Lets train the neural network with some random weights "theta_vec" and obtain the cost, gradient. This is fed to the advanced optimization algorithm to minimize the cost for chosen theta.

In [14]:
J, grad = backpropagation(theta_vec, 400, 25, 10, X, y_vec, regParam)

In [15]:
J, grad.shape

(6.764538576035576, (10285,))

In [16]:
#Lets minimize the cost using the optimization function
from scipy.optimize import minimize

In [17]:
fmin = minimize(fun=backpropagation, x0=theta_vec, args=(num_labels, hidden_units, input_layer, X, y_vec, regParam), 
                method='TNC', jac=True, options={'maxiter': 250})

In [18]:
fmin

     fun: 0.3327673894451927
     jac: array([ 4.27510455e-04,  7.85562093e-07, -3.03278165e-07, ...,
       -6.83757147e-05, -7.55343000e-05,  1.02712453e-05])
 message: 'Max. number of function evaluations reached'
    nfev: 250
     nit: 21
  status: 3
 success: False
       x: array([-1.33437674e+00,  3.92781047e-03, -1.51639083e-03, ...,
        1.46193609e+00, -8.86818461e-01, -2.40457629e+00])

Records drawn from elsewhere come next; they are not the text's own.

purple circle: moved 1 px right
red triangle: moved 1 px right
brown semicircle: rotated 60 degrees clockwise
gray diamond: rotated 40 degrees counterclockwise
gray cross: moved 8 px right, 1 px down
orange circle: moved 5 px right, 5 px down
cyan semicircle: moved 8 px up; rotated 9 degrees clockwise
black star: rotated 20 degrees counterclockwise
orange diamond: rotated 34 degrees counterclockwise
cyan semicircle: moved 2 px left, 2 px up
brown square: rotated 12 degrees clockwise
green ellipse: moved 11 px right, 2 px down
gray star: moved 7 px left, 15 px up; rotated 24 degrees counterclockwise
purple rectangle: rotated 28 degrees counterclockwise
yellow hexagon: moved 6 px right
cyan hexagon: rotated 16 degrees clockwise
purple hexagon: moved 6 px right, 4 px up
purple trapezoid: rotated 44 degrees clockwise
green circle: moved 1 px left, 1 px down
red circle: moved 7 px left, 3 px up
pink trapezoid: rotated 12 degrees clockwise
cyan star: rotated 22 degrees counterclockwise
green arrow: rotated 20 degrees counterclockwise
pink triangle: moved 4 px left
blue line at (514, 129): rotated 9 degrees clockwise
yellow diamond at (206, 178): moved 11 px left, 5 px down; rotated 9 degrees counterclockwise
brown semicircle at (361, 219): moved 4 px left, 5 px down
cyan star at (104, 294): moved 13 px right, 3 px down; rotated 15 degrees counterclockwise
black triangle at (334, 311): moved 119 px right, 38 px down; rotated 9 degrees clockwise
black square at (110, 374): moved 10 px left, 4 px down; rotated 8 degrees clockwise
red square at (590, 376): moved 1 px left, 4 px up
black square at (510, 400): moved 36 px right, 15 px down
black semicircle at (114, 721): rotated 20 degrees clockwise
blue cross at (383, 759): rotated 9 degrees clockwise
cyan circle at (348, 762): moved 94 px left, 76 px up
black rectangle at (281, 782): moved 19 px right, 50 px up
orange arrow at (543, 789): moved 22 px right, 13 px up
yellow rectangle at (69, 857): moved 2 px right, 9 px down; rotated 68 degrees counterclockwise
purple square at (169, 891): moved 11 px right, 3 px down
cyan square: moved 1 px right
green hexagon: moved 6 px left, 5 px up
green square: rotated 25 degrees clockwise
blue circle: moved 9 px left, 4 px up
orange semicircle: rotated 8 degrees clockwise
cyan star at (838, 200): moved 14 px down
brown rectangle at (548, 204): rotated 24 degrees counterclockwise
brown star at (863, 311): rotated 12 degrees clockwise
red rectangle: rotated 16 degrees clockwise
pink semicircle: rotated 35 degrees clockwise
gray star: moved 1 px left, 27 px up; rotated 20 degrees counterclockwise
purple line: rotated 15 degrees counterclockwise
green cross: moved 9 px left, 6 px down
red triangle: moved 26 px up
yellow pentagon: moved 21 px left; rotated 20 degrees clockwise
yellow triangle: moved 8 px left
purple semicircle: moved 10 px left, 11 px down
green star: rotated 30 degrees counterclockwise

### Prediction and Evaluation

Using the weights obtained from optimized function, let's predict the value for a randomly selected input and evaluate the accuracy of prediction

In [19]:
theta1 = np.matrix(np.reshape(fmin.x[0 : hidden_units * (input_layer + 1)], (25, 401)))
theta2 = np.matrix(np.reshape(fmin.x[hidden_units * (input_layer + 1) : ], (10, 26)))

feed_list = feedforward(X, theta1, theta2)
prediction = np.array(np.argmax(feed_list[4], axis = 1) + 1) # feed_list[4] = hypothesis

In [20]:
prediction

array([[10],
       [10],
       [10],
       ...,
       [ 9],
       [ 9],
       [ 9]])

In [21]:
# Evaluation

correct = [1 if a == b else 0 for (a, b) in zip(prediction, y)]
accuracy = (sum(map(int, correct)) / float(len(correct)))
print ('accuracy = {} %'.format(accuracy * 100))

accuracy = 99.33999999999999 %


#### Thats it!! We have succesfully implemented a feed-forward neural network with backpropagation and used it to classify images of handwritten digits.